### THE PROBLEM
From the entries below, copy every line where the string "زنان" appears.

### Collection entries
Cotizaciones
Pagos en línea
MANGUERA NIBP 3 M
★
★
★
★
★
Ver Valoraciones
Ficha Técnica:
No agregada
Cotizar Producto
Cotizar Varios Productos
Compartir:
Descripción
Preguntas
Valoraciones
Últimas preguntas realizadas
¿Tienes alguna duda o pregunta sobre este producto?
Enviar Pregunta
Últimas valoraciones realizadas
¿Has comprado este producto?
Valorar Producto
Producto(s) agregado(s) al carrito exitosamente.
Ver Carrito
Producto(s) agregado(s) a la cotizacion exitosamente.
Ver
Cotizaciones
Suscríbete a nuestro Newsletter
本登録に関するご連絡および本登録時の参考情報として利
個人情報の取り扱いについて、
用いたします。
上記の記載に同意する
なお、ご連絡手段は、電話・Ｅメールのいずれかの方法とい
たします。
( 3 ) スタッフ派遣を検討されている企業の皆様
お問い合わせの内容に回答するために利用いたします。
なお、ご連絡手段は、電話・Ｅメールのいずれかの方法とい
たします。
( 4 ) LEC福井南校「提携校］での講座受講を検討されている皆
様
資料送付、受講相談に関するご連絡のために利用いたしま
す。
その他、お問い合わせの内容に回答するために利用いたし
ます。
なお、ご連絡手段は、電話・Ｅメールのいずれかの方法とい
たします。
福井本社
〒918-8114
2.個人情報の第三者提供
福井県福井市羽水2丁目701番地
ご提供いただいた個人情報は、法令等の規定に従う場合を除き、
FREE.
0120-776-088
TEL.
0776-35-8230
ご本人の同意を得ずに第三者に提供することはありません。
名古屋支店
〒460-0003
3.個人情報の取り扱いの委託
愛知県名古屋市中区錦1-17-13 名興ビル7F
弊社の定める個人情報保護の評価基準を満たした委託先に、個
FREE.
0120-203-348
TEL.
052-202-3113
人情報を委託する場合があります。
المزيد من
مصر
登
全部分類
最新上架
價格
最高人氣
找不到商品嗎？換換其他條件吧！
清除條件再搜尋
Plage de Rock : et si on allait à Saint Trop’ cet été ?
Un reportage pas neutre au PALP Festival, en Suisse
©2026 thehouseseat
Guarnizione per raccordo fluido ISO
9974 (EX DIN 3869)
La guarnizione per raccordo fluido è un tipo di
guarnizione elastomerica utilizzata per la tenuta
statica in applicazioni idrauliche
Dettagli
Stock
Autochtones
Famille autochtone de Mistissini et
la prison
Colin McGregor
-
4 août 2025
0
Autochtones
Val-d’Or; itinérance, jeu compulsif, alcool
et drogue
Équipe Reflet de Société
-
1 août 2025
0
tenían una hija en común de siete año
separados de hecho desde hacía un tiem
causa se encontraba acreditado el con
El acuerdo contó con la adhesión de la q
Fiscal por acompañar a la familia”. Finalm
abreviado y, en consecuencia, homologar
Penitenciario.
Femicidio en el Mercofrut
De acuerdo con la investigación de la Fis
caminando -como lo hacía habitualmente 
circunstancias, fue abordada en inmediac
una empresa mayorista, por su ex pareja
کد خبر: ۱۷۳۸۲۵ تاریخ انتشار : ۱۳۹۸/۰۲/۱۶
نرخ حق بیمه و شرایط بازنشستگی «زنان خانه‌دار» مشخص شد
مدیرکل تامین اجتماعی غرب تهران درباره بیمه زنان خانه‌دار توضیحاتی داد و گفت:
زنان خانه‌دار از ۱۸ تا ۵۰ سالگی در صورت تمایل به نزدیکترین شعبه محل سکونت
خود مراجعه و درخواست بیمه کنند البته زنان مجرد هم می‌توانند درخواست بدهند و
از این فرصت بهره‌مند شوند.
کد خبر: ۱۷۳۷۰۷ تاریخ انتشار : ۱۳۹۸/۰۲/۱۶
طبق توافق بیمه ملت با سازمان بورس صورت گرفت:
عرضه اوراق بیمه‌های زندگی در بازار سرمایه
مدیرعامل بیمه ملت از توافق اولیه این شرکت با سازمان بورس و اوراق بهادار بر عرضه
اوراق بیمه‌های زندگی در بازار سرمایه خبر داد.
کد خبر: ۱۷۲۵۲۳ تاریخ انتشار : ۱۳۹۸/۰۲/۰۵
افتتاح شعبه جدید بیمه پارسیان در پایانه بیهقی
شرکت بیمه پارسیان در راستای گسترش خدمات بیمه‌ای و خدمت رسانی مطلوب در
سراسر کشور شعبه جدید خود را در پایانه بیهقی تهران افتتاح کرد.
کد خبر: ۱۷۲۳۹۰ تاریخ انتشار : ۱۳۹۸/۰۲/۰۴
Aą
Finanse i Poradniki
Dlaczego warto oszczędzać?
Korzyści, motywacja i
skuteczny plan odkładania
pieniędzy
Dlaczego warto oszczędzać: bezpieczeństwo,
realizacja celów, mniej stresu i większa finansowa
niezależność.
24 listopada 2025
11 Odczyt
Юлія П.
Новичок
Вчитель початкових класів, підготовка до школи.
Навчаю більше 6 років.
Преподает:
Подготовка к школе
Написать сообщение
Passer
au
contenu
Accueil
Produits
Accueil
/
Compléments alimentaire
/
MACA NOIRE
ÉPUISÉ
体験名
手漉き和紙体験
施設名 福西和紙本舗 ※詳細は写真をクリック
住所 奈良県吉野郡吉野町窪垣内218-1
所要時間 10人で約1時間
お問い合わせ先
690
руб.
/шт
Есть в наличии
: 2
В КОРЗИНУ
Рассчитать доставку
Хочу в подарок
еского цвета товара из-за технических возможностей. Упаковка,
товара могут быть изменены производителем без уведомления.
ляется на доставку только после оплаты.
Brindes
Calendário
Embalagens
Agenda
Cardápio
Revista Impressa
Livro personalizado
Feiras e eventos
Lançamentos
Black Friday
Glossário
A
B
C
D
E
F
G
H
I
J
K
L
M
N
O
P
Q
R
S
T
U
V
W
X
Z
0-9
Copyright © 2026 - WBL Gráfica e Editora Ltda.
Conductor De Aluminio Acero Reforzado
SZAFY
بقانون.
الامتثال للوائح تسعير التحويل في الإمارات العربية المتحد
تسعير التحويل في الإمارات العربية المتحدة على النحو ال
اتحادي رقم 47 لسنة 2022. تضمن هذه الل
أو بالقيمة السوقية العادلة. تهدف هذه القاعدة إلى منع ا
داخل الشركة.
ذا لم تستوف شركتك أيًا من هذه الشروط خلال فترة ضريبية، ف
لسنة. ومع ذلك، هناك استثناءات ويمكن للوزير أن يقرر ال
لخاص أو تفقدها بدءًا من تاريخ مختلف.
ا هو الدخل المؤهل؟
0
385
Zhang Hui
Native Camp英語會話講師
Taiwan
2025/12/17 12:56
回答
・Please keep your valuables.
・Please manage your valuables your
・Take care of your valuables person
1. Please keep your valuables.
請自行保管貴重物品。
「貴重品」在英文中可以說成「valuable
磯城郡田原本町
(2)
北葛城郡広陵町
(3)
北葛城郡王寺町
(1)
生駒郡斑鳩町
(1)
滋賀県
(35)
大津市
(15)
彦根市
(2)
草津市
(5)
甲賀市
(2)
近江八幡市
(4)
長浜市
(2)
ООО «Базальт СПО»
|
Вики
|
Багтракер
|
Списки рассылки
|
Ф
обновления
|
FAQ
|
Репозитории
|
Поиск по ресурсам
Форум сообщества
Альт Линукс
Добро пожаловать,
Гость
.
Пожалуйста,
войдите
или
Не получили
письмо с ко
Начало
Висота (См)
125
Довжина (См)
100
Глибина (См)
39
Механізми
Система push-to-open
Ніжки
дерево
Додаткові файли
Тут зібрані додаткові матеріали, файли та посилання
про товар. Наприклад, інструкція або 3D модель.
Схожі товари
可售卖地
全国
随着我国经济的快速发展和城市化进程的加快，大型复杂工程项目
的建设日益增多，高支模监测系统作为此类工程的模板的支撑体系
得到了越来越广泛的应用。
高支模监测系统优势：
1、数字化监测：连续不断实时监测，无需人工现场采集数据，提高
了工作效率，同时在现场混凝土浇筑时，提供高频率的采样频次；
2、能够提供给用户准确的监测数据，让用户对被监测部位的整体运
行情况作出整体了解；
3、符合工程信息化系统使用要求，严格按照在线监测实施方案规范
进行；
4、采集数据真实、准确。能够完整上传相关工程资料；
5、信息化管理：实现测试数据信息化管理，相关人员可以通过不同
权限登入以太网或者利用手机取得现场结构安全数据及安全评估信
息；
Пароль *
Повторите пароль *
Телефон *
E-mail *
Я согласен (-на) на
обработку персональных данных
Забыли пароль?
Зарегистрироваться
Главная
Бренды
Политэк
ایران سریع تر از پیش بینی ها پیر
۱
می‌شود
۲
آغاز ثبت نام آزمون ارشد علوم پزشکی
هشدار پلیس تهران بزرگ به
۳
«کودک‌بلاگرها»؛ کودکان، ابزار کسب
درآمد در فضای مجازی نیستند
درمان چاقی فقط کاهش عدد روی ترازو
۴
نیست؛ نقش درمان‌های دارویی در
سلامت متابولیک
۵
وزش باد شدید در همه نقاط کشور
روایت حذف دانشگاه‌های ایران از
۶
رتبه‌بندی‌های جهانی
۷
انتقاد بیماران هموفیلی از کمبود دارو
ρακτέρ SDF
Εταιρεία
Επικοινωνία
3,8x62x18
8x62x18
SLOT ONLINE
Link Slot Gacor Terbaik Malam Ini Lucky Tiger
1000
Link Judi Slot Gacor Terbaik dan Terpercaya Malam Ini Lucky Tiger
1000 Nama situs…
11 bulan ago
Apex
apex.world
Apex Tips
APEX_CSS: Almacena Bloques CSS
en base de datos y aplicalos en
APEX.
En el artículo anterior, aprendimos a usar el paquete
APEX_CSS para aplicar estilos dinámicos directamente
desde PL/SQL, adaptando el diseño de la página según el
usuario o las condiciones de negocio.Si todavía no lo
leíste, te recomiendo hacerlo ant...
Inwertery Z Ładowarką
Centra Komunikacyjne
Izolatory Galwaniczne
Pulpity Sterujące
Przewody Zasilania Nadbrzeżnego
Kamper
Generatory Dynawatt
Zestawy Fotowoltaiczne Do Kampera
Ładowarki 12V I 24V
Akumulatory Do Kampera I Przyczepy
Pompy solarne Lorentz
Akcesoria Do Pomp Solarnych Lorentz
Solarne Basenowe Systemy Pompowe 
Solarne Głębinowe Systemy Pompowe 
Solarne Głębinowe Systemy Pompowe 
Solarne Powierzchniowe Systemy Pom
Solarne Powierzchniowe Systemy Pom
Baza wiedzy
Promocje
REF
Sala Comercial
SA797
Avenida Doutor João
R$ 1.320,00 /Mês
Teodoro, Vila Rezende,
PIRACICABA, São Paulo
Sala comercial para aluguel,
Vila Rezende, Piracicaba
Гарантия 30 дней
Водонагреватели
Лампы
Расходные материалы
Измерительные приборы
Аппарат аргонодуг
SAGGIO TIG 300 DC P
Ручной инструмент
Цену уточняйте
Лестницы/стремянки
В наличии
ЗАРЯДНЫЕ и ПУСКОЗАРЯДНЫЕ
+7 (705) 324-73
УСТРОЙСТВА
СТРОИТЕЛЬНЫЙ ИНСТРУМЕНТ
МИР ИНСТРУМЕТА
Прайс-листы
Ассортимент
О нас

### TASK SOLUTION
نرخ حق بیمه و شرایط بازنشستگی «زنان خانه‌دار» مشخص شد
مدیرکل تامین اجتماعی غرب تهران درباره بیمه زنان خانه‌دار توضیحاتی داد و گفت:
زنان خانه‌دار از ۱۸ تا ۵۰ سالگی در صورت تمایل به نزدیکترین شعبه محل سکونت
خود مراجعه و درخواست بیمه کنند البته زنان مجرد هم می‌توانند درخواست بدهند و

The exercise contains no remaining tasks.